# aNOTHER TRAGIC ACCIDENT ON THE ROAD TO HURGHADA



## hhaddad (Apr 14, 2010)

I found this in youm7 today Youm7 English Edition | Video: 7 died and 20 injured on road to Hurghada


----------



## Sam (Aug 27, 2009)

hhaddad said:


> I found this in youm7 today Youm7 English Edition | Video: 7 died and 20 injured on road to Hurghada


So sad.

Education, education, education. Egypt could really be such a great country.


----------



## aykalam (Apr 12, 2010)

hhaddad said:


> I found this in youm7 today Youm7 English Edition | Video: 7 died and 20 injured on road to Hurghada


How fast was that moron driving?!?  I hope that he gets more than 4 days investigation


----------



## mamasue (Oct 7, 2008)

I took the bus from Hurghada to Cairo so many times.....and was often nervous of the driving!
What a tragedy for those poor people!!!


----------



## hurghadapat (Mar 26, 2010)

mamasue said:


> I took the bus from Hurghada to Cairo so many times.....and was often nervous of the driving!
> What a tragedy for those poor people!!!

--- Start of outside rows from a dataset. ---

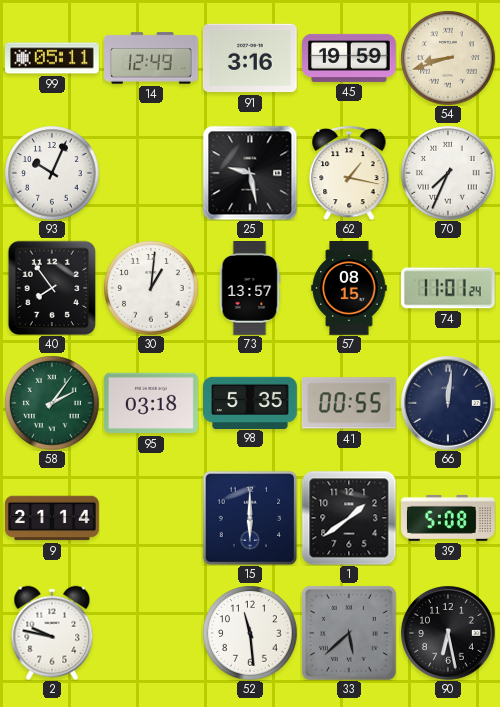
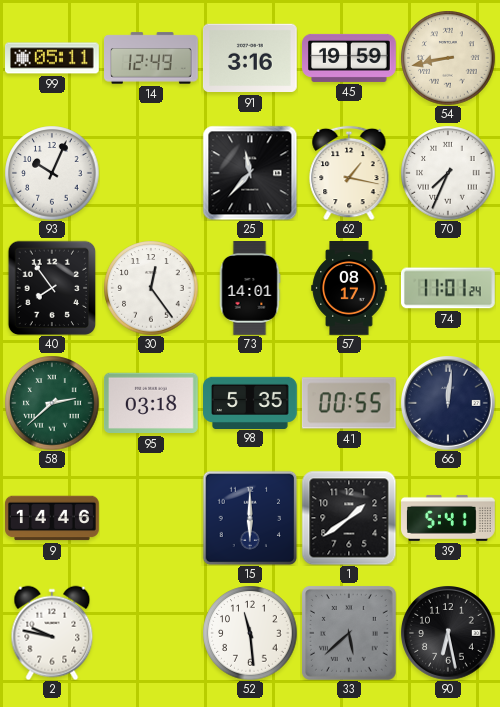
54: 8:42 -> 8:43
25: 9:28 -> 11:37
30: 1:01 -> 12:24
73: 13:57 -> 14:01
57: 08:15 -> 08:17
58: 2:06 -> 2:38
9: 21:14 -> 14:46
39: 5:08 -> 5:41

I used to hate that journey.....and have seen so many really bad accidents but still nothing has been done about the appalling driving of the Egyptians and many of these accidents also involve tourists....Egypt really needs to get a grip on this.


----------



## Lanason (Sep 1, 2009)

I drove to Hurgarda - the Porto sukna bit is terrible - the rest is great - just go to do it in daylight - NEVER at night


----------



## MaidenScotland (Jun 6, 2009)

Sam said:


> So sad.
> 
> Education, education, education. Egypt could really be such a great country.




It's legislation that is needed to prevent these tragic accidents.
Public transport drivers are pushed and pushed by their rich employers to get from A-B more and more quickly so that they have a fast turn around thus earning the owner more money. No driver is going to drive at a safe and sensible speed when his miserly pay is being docked for being too slow.


----------



## hhaddad (Apr 14, 2010)

MaidenScotland said:


> It's legislation that is needed to prevent these tragic accidents.
> Public transport drivers are pushed and pushed by their rich employers to get from A-B more and more quickly so that they have a fast turn around thus earning the owner more money. No driver is going to drive at a safe and sensible speed when his miserly pay is being docked for being too slow.


Also most of the buses have 1 driver so he does the 5 to 6 hours trip half an hour at Hurghada and return. No wonder there are so many accidents and before you get on the bus have a look at the tyres and think twice (mostly 90% bald).


----------



## canuck2010 (Jan 13, 2010)

If there is one thing I like about Egypt, they have lots of airports with cheap flights.


----------



## menas (Mar 31, 2011)

Sam said:


> So sad.
> 
> Education, education, education. Egypt could really be such a great country.


totally agreed with you.


----------